The Committee is mindful of the existence of local bar associations, organized and operated for legitimate professional purposes, with geographical representation sometimes based upon city, county or metropolitan lines. The mere possibility of overlap in membership because of such distinction of geographical representation does not necessarily exclude any such bar association as one representative of the general bar of the geographical area in which it exists. However, "the organized bar" referred to by ABA Opinion 227 and a "bar association representative of the general bar of the geographical area in which the association exists" referred to in DR 2-103 clearly do not contemplate small, limited groups of lawyers such as the one referred to in the inquiry under discussion.
The lawyer referral plan sanctioned by DR 2-103 should be broadly representative of the general bar in the community. It must be open to lawyers generally, and not just to attorneys practicing a certain specialty. It must attempt to provide service for all persons who have legal questions or problems in all fields of the law.

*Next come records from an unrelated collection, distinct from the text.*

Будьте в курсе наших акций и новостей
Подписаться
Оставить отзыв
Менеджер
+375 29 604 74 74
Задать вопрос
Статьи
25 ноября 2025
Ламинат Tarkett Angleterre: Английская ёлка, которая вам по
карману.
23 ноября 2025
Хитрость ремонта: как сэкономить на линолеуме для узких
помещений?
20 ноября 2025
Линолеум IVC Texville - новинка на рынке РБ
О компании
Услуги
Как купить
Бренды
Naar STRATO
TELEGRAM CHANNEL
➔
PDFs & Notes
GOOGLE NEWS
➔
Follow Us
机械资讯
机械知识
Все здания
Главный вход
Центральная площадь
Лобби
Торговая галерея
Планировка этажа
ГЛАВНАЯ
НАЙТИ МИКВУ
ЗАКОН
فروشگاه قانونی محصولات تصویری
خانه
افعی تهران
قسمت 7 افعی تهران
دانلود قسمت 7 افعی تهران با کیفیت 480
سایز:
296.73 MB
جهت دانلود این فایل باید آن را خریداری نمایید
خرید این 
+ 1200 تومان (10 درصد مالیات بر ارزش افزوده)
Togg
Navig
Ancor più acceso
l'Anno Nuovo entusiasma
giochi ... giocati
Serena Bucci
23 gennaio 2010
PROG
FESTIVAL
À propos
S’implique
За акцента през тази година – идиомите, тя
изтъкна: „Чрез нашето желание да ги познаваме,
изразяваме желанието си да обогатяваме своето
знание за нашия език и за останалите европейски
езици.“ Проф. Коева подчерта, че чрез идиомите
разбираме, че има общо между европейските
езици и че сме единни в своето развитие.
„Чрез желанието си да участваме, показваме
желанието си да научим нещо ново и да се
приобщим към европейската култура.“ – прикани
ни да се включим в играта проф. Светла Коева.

In conclusion, we hold that the lawyer referral service contemplated by the relatively small group of lawyers making the inquiry is not one within the guidelines sanctioned by DR 2-103, which should have the following characteristics:
(1) It must be operated, sponsored or approved by a general bar association, representative of all fields of practice in a general geographical area; and
(2) It must attempt to provide a legal service of every kind and character needed by the public in the general geographical area.

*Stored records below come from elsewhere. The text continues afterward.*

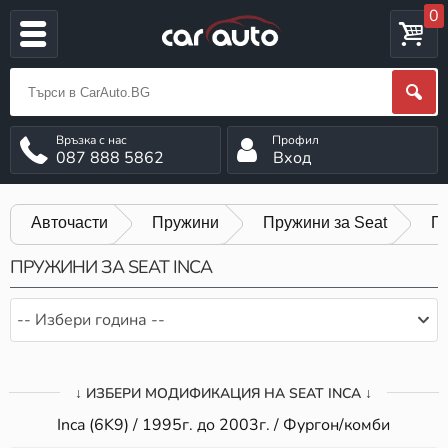
0
087 888 5862
Вход
Авточасти
Пружини
Пружини за Seat
Пр
ПРУЖИНИ ЗА SEAT INCA
-- Избери година --
↓ ИЗБЕРИ МОДИФИКАЦИЯ НА SEAT INCA ↓
Inca (6K9) / 1995г. до 2003г. / Фургон/комби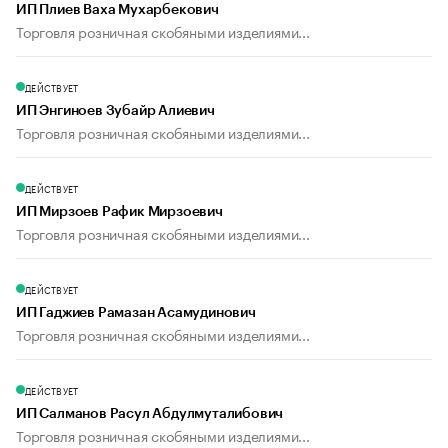
ИП Плиев Ваха Мухарбекович
Торговля розничная скобяными изделиями...
ДЕЙСТВУЕТ
ИП Энгиноев Зубайр Алиевич
Торговля розничная скобяными изделиями...
ДЕЙСТВУЕТ
ИП Мирзоев Рафик Мирзоевич
Торговля розничная скобяными изделиями...
ДЕЙСТВУЕТ
ИП Гаджиев Рамазан Асамудинович
Торговля розничная скобяными изделиями...
ДЕЙСТВУЕТ
ИП Салманов Расул Абдулмуталибович
Торговля розничная скобяными изделиями...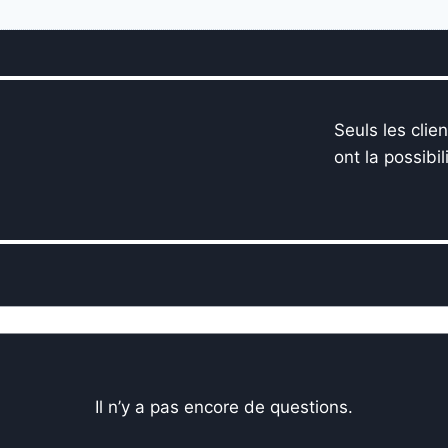
Seuls les clie
ont la possibil
Il n’y a pas encore de questions.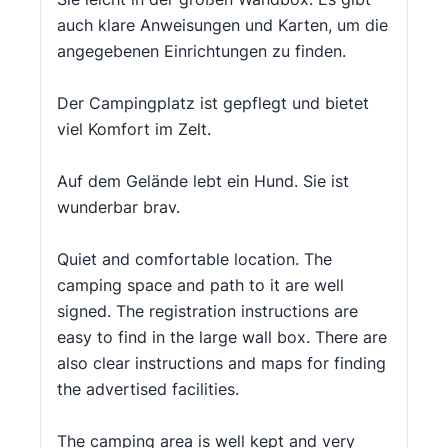
auch klare Anweisungen und Karten, um die
angegebenen Einrichtungen zu finden.
Der Campingplatz ist gepflegt und bietet
viel Komfort im Zelt.
Auf dem Gelände lebt ein Hund. Sie ist
wunderbar brav.
Quiet and comfortable location. The
camping space and path to it are well
signed. The registration instructions are
easy to find in the large wall box. There are
also clear instructions and maps for finding
the advertised facilities.
The camping area is well kept and very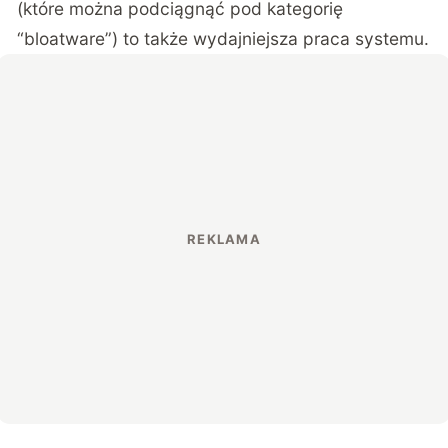
(które można podciągnąć pod kategorię
“bloatware”) to także wydajniejsza praca systemu.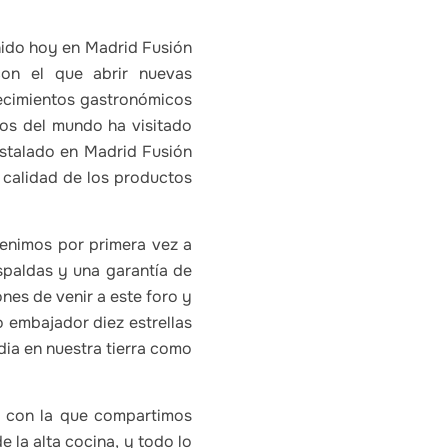
nido hoy en Madrid Fusión
con el que abrir nuevas
ecimientos gastronómicos
ros del mundo ha visitado
instalado en Madrid Fusión
 calidad de los productos
Venimos por primera vez a
spaldas y una garantía de
nes de venir a este foro y
 embajador diez estrellas
ia en nuestra tierra como
te con la que compartimos
e la alta cocina, y todo lo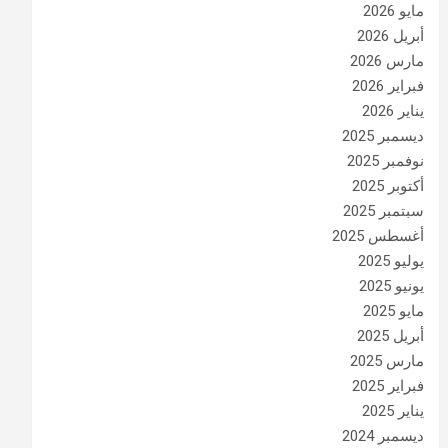
مايو 2026
أبريل 2026
مارس 2026
فبراير 2026
يناير 2026
ديسمبر 2025
نوفمبر 2025
أكتوبر 2025
سبتمبر 2025
أغسطس 2025
يوليو 2025
يونيو 2025
مايو 2025
أبريل 2025
مارس 2025
فبراير 2025
يناير 2025
ديسمبر 2024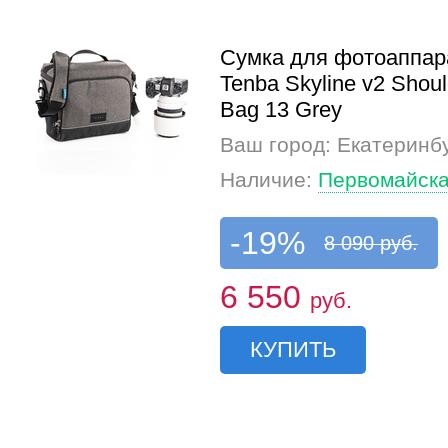
Сумка для фотоаппар
Tenba Skyline v2 Shoul
Bag 13 Grey
Ваш город: Екатеринб
Наличие:
Первомайска
-19%
8 090 руб.
6 550
руб.
КУПИТЬ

Such service must not be limited, either by membership of participating attorneys or by name, to trial practice, probate practice, or some specialized field, nor by narrow geographical limitations making it unrepresentative of the general bar of the community. It must purport to provide a general legal service and must be available to attorneys in every field of law. It must be motivated by a desire to benefit the lay public and operated in such a way as to avoid the impression that it is actuated by selfish desire to increase professional employment for any particular group of lawyers. (18-0).